** Opening Records supplied block **

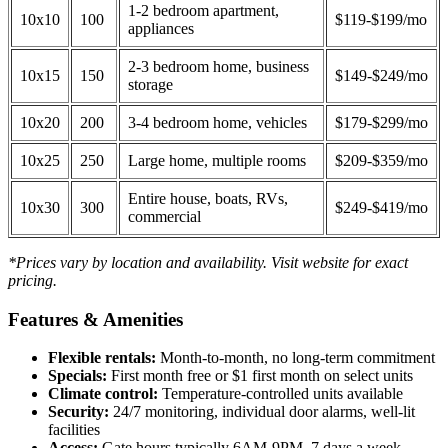
1-2 bedroom apartment,
10x10
100
$119-$199/mo
appliances
2-3 bedroom home, business
10x15
150
$149-$249/mo
storage
10x20
200
3-4 bedroom home, vehicles
$179-$299/mo
10x25
250
Large home, multiple rooms
$209-$359/mo
Entire house, boats, RVs,
10x30
300
$249-$419/mo
commercial
*Prices vary by location and availability. Visit website for exact
pricing.
Features & Amenities
Flexible rentals:
Month-to-month, no long-term commitment
Specials:
First month free or $1 first month on select units
Climate control:
Temperature-controlled units available
Security:
24/7 monitoring, individual door alarms, well-lit
facilities
Access:
Gate hours typically 6AM-9PM, 7 days a week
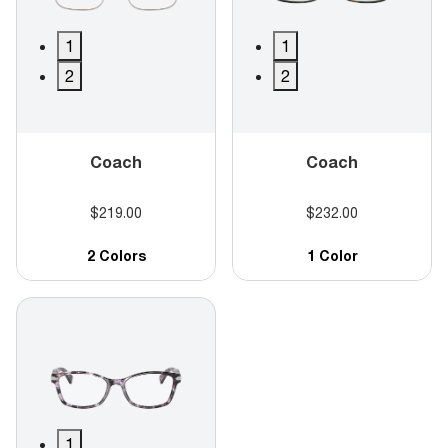
1
1
2
2
Coach
Coach
$219.00
$232.00
2 Colors
1 Color
1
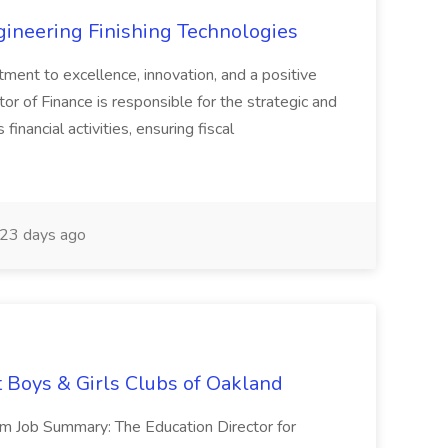
agineering Finishing Technologies
tment to excellence, innovation, and a positive
or of Finance is responsible for the strategic and
inancial activities, ensuring fiscal
23 days ago
t Boys & Girls Clubs of Oakland
m Job Summary: The Education Director for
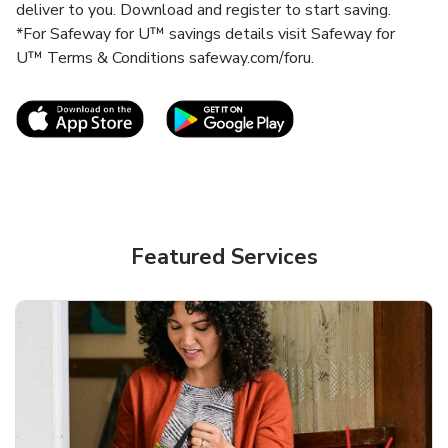
deliver to you. Download and register to start saving.
*For Safeway for U™ savings details visit Safeway for
U™ Terms & Conditions safeway.com/foru.
Link Opens in New Tab
Link Opens in New T
Featured Services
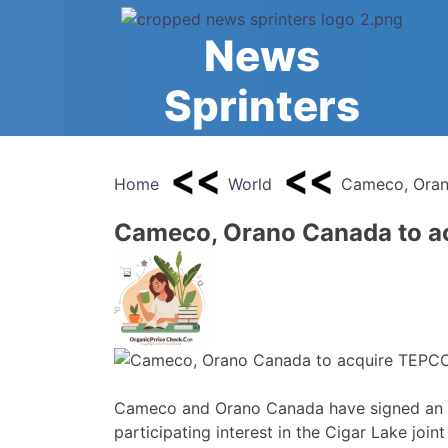
Skip
to
News
content
Sprinters
Home
World
Cameco, Orano
Cameco, Orano Canada to ac
Cameco and Orano Canada have signed an 
participating interest in the Cigar Lake joint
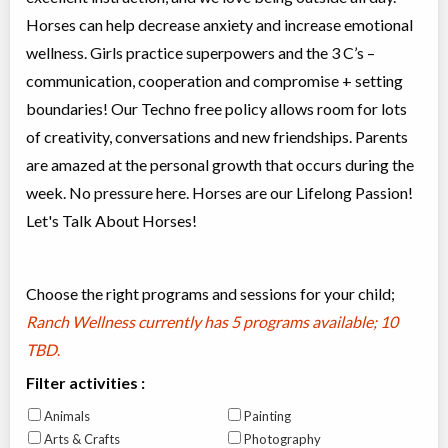
Horses can help decrease anxiety and increase emotional
wellness. Girls practice superpowers and the 3 C’s –
communication, cooperation and compromise + setting
boundaries! Our Techno free policy allows room for lots
of creativity, conversations and new friendships. Parents
are amazed at the personal growth that occurs during the
week. No pressure here. Horses are our Lifelong Passion!
Let's Talk About Horses!
Choose the right programs and sessions for your child;
Ranch Wellness currently has
5 programs available; 10
TBD
.
Filter activities :
Animals
Painting
Arts & Crafts
Photography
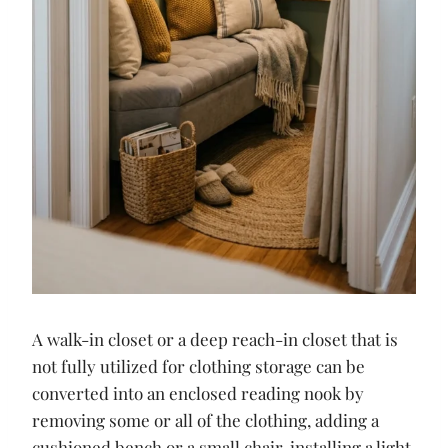
A walk-in closet or a deep reach-in closet that is
not fully utilized for clothing storage can be
converted into an enclosed reading nook by
removing some or all of the clothing, adding a
cushioned bench or a small chair, installing a light,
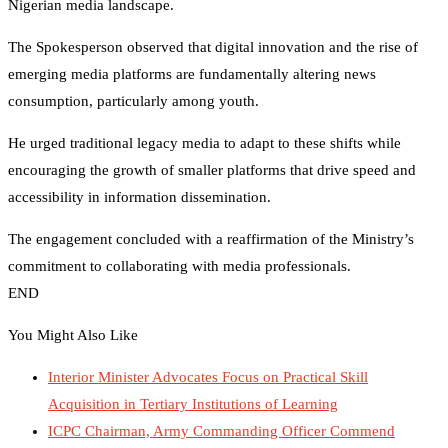
Nigerian media landscape.
The Spokesperson observed that digital innovation and the rise of
emerging media platforms are fundamentally altering news
consumption, particularly among youth.
He urged traditional legacy media to adapt to these shifts while
encouraging the growth of smaller platforms that drive speed and
accessibility in information dissemination.
​The engagement concluded with a reaffirmation of the Ministry’s
commitment to collaborating with media professionals.
END
You Might Also Like
Interior Minister Advocates Focus on Practical Skill
Acquisition in Tertiary Institutions of Learning
ICPC Chairman, Army Commanding Officer Commend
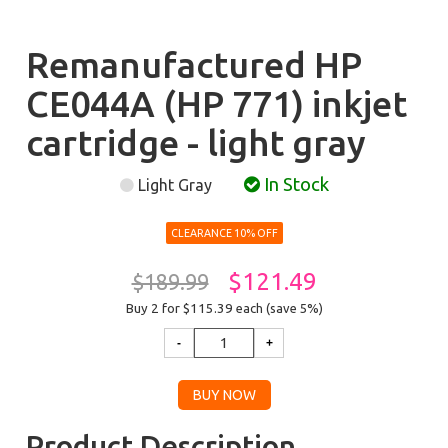
Remanufactured HP
CE044A (HP 771) inkjet
cartridge - light gray
In Stock
Light Gray
CLEARANCE 10% OFF
$121.49
$189.99
Buy 2 for $115.39
each (save 5%)
Product Description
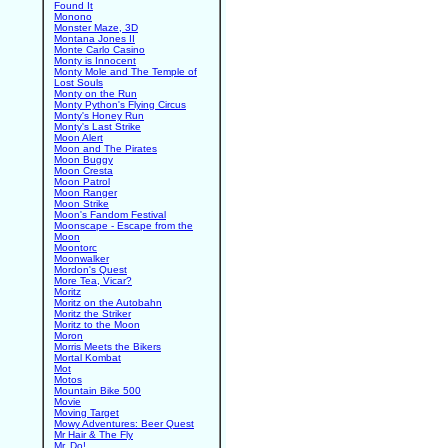
Found It
Monono
Monster Maze, 3D
Montana Jones II
Monte Carlo Casino
Monty is Innocent
Monty Mole and The Temple of
Lost Souls
Monty on the Run
Monty Python's Flying Circus
Monty's Honey Run
Monty's Last Strike
Moon Alert
Moon and The Pirates
Moon Buggy
Moon Cresta
Moon Patrol
Moon Ranger
Moon Strike
Moon's Fandom Festival
Moonscape - Escape from the
Moon
Moontorc
Moonwalker
Mordon's Quest
More Tea, Vicar?
Moritz
Moritz on the Autobahn
Moritz the Striker
Moritz to the Moon
Moron
Morris Meets the Bikers
Mortal Kombat
Mot
Motos
Mountain Bike 500
Movie
Moving Target
Mowy Adventures: Beer Quest
Mr Hair & The Fly
Mr. Do!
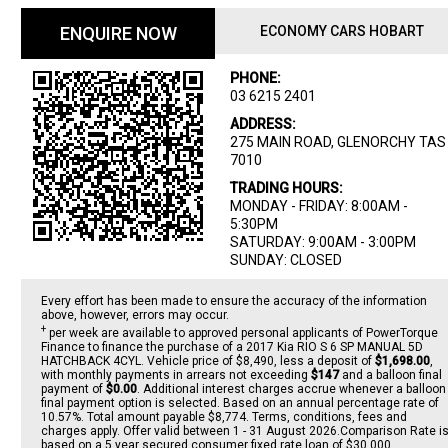
ENQUIRE NOW
ECONOMY CARS HOBART
PHONE:
03 6215 2401
ADDRESS:
275 MAIN ROAD, GLENORCHY TAS
7010
TRADING HOURS:
MONDAY - FRIDAY: 8:00AM -
5:30PM
SATURDAY: 9:00AM - 3:00PM
SUNDAY: CLOSED
Every effort has been made to ensure the accuracy of the information
above, however, errors may occur.
+
per week are available to approved personal applicants of PowerTorque
Finance to finance the purchase of a 2017 Kia RIO S 6 SP MANUAL 5D
HATCHBACK 4CYL. Vehicle price of $8,490, less a deposit of
$1,698.00
,
with monthly payments in arrears not exceeding
$147
and a balloon final
payment of
$0.00
. Additional interest charges accrue whenever a balloon
final payment option is selected. Based on an annual percentage rate of
10.57%. Total amount payable $8,774. Terms, conditions, fees and
charges apply. Offer valid between 1 - 31 August 2026.Comparison Rate i
based on a 5 year secured consumer fixed rate loan of $30,000.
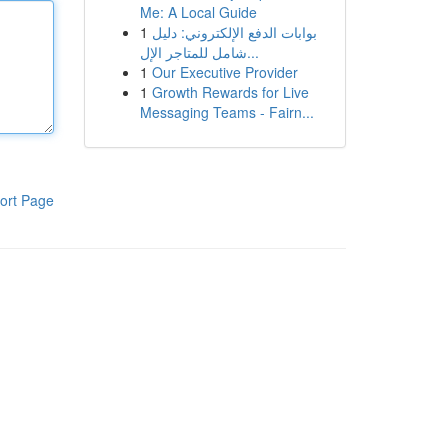
Me: A Local Guide
1
بوابات الدفع الإلكتروني: دليل
شامل للمتاجر الإل...
1
Our Executive Provider
1
Growth Rewards for Live
Messaging Teams - Fairn...
ort Page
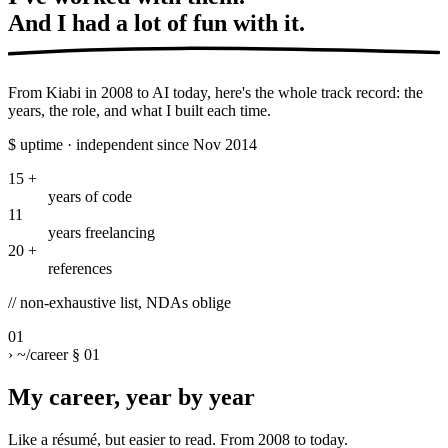
And I had a lot of
fun with it.
From Kiabi in 2008 to AI today, here's the whole track record: the
years, the role, and what I built each time.
$
uptime · independent since Nov 2014
15
+
years of code
11
years freelancing
20
+
references
//
non-exhaustive list, NDAs oblige
01
›
~/career
§ 01
My career, year by year
Like a résumé, but easier to read. From 2008 to today.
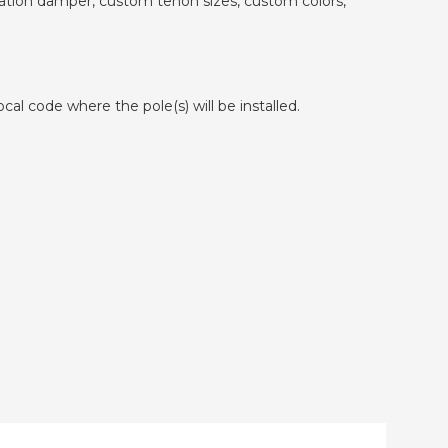
ibration damper, custom tenon sizes, custom colors,
cal code where the pole(s) will be installed.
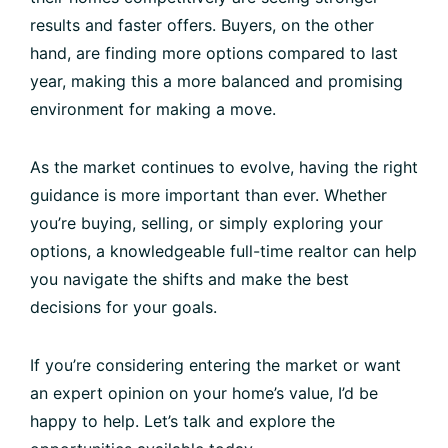
results and faster offers. Buyers, on the other
hand, are finding more options compared to last
year, making this a more balanced and promising
environment for making a move.
As the market continues to evolve, having the right
guidance is more important than ever. Whether
you’re buying, selling, or simply exploring your
options, a knowledgeable full-time realtor can help
you navigate the shifts and make the best
decisions for your goals.
If you’re considering entering the market or want
an expert opinion on your home’s value, I’d be
happy to help. Let’s talk and explore the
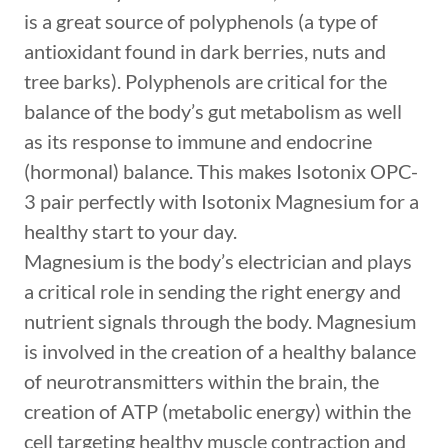
is a great source of polyphenols (a type of
antioxidant found in dark berries, nuts and
tree barks). Polyphenols are critical for the
balance of the body’s gut metabolism as well
as its response to immune and endocrine
(hormonal) balance. This makes Isotonix OPC-
3 pair perfectly with Isotonix Magnesium for a
healthy start to your day.
Magnesium is the body’s electrician and plays
a critical role in sending the right energy and
nutrient signals through the body. Magnesium
is involved in the creation of a healthy balance
of neurotransmitters within the brain, the
creation of ATP (metabolic energy) within the
cell targeting healthy muscle contraction and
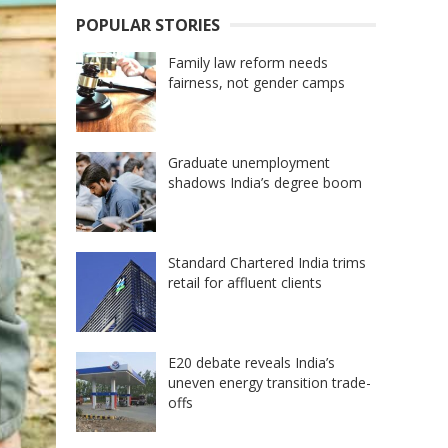
POPULAR STORIES
Family law reform needs
fairness, not gender camps
Graduate unemployment
shadows India’s degree boom
Standard Chartered India trims
retail for affluent clients
E20 debate reveals India’s
uneven energy transition trade-
offs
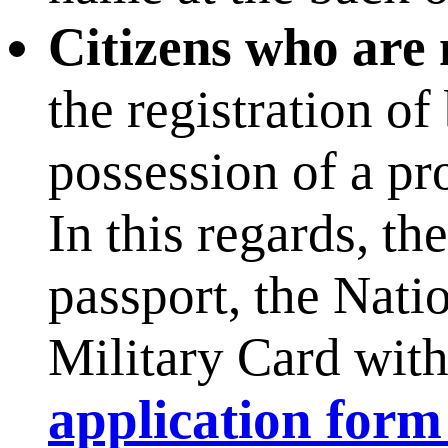
Citizens who are 
the registration of
possession of a pro
In this regards, t
passport, the Nati
Military Card with 
application form 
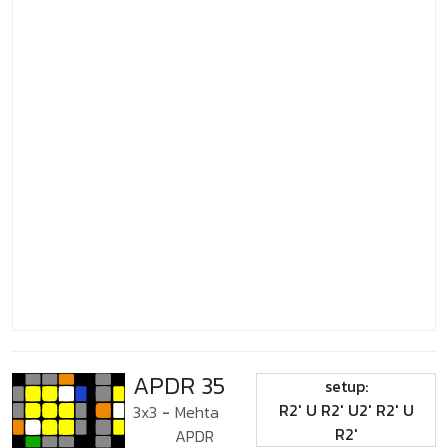
APDR 35
setup:
R2' U R2' U2' R2' U
3x3
-
Mehta
R2'
APDR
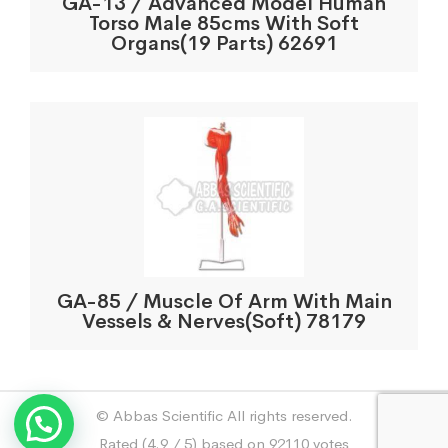
GA-13 / Advanced Model Human
Torso Male 85cms With Soft
Organs(19 Parts) 62691
GA-85 / Muscle Of Arm With Main
Vessels & Nerves(Soft) 78179
© Abbas Scientific All rights reserved.
Rated (4.9 / 5) based on 92110 votes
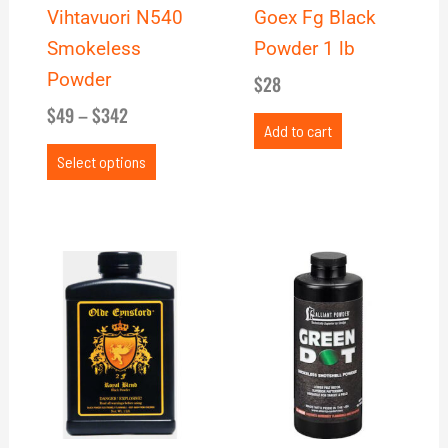
be
Vihtavuori N540
Goex Fg Black
chosen
Smokeless
Powder 1 lb
on
Powder
$
28
the
$
49
–
$
342
product
Add to cart
page
Select options
Price
This
range:
product
$31
has
through
multiple
$213
variants.
The
options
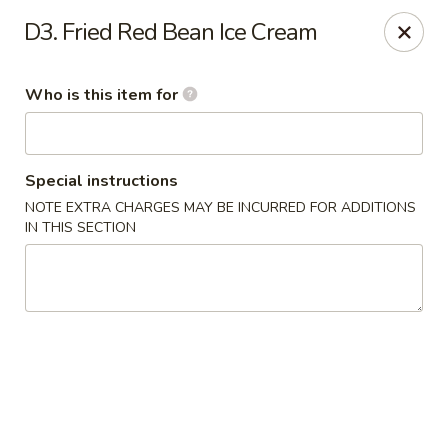
Musasi Japanese - Hampton
D3. Fried Red Bean Ice Cream
49 W Queens Way Hampton, VA 23669
Who is this item for
Pick up
Select Time
Special instructions
NOTE EXTRA CHARGES MAY BE INCURRED FOR ADDITIONS
IN THIS SECTION
Musasi Japanese - Hampton
Opens at 11:00AM
Closed
Store info
Call us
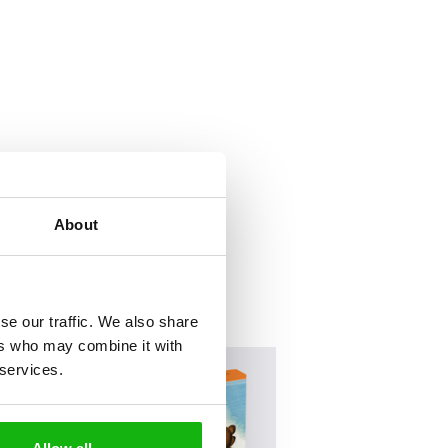
About
se our traffic. We also share
ers who may combine it with
 services.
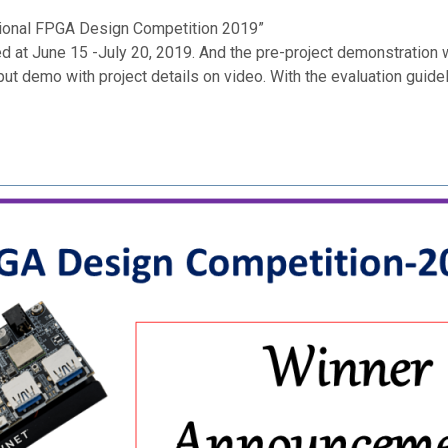
national FPGA Design Competition 2019”
d at June 15 -July 20, 2019. And the pre-project demonstration 
ut demo with project details on video. With the evaluation guide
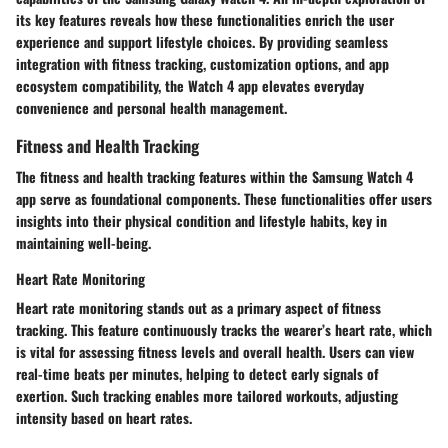
its key features reveals how these functionalities enrich the user
experience and support lifestyle choices. By providing seamless
integration with fitness tracking, customization options, and app
ecosystem compatibility, the Watch 4 app elevates everyday
convenience and personal health management.
Fitness and Health Tracking
The fitness and health tracking features within the Samsung Watch 4
app serve as foundational components. These functionalities offer users
insights into their physical condition and lifestyle habits, key in
maintaining well-being.
Heart Rate Monitoring
Heart rate monitoring stands out as a primary aspect of fitness
tracking. This feature continuously tracks the wearer’s heart rate, which
is vital for assessing fitness levels and overall health. Users can view
real-time beats per minutes, helping to detect early signals of
exertion. Such tracking enables more tailored workouts, adjusting
intensity based on heart rates.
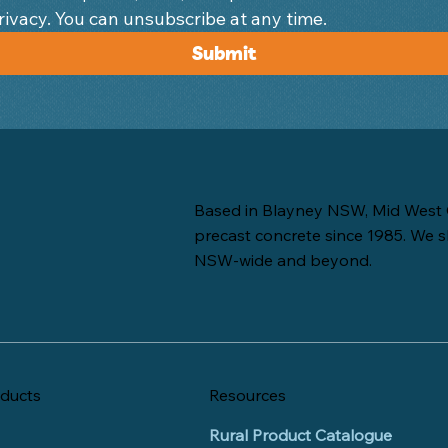
We respect your privacy. You can unsubscribe at any time. 
Submit
Based in Blayney NSW, Mid West 
precast concrete since 1985. We s
NSW-wide and beyond.
ducts
Resources
Rural Product Catalogue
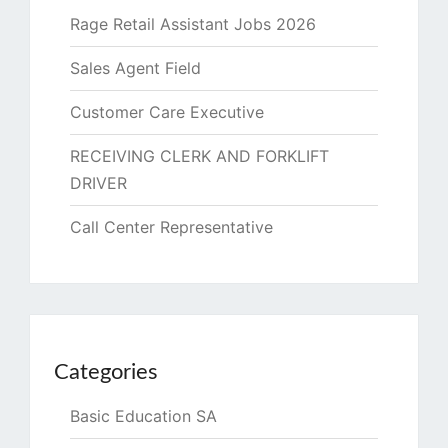
Rage Retail Assistant Jobs 2026
Sales Agent Field
Customer Care Executive
RECEIVING CLERK AND FORKLIFT
DRIVER
Call Center Representative
Categories
Basic Education SA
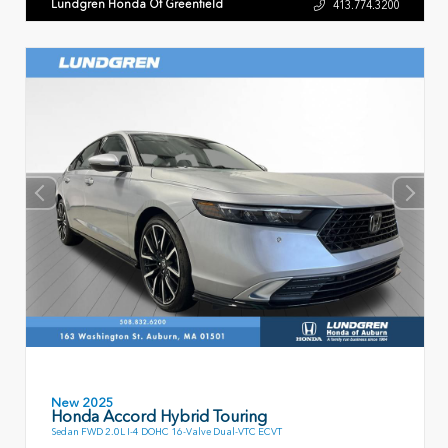
Lundgren Honda Of Greenfield
413.774.3200
New 2025
Honda Accord Hybrid Touring
Sedan FWD 2.0L I-4 DOHC 16-Valve Dual-VTC ECVT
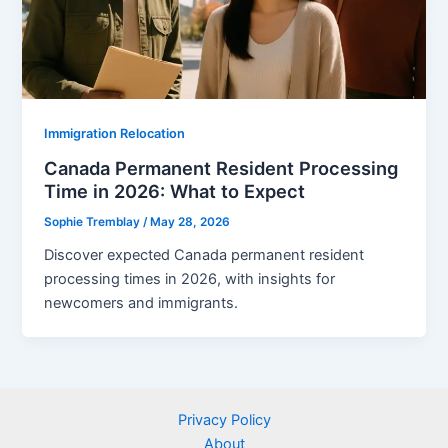
Immigration Relocation
Canada Permanent Resident Processing
Time in 2026: What to Expect
Sophie Tremblay
/
May 28, 2026
Discover expected Canada permanent resident
processing times in 2026, with insights for
newcomers and immigrants.
Privacy Policy
About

** Closing Records supplied block **

> Task item
Copy only these lines from the records above, exactly: the one with "3 pair perfectly", the one with "Citizens who are", and those between. Skip the pictures.

> Exercise solution
3 pair perfectly with Isotonix Magnesium for a
healthy start to your day.
Magnesium is the body’s electrician and plays
a critical role in sending the right energy and
nutrient signals through the body. Magnesium
is involved in the creation of a healthy balance
of neurotransmitters within the brain, the
creation of ATP (metabolic energy) within the
cell targeting healthy muscle contraction and
POPULAR STORIES
Family law reform needs
fairness, not gender camps
Graduate unemployment
shadows India’s degree boom
Standard Chartered India trims
retail for affluent clients
E20 debate reveals India’s
uneven energy transition trade-
offs
Citizens who are 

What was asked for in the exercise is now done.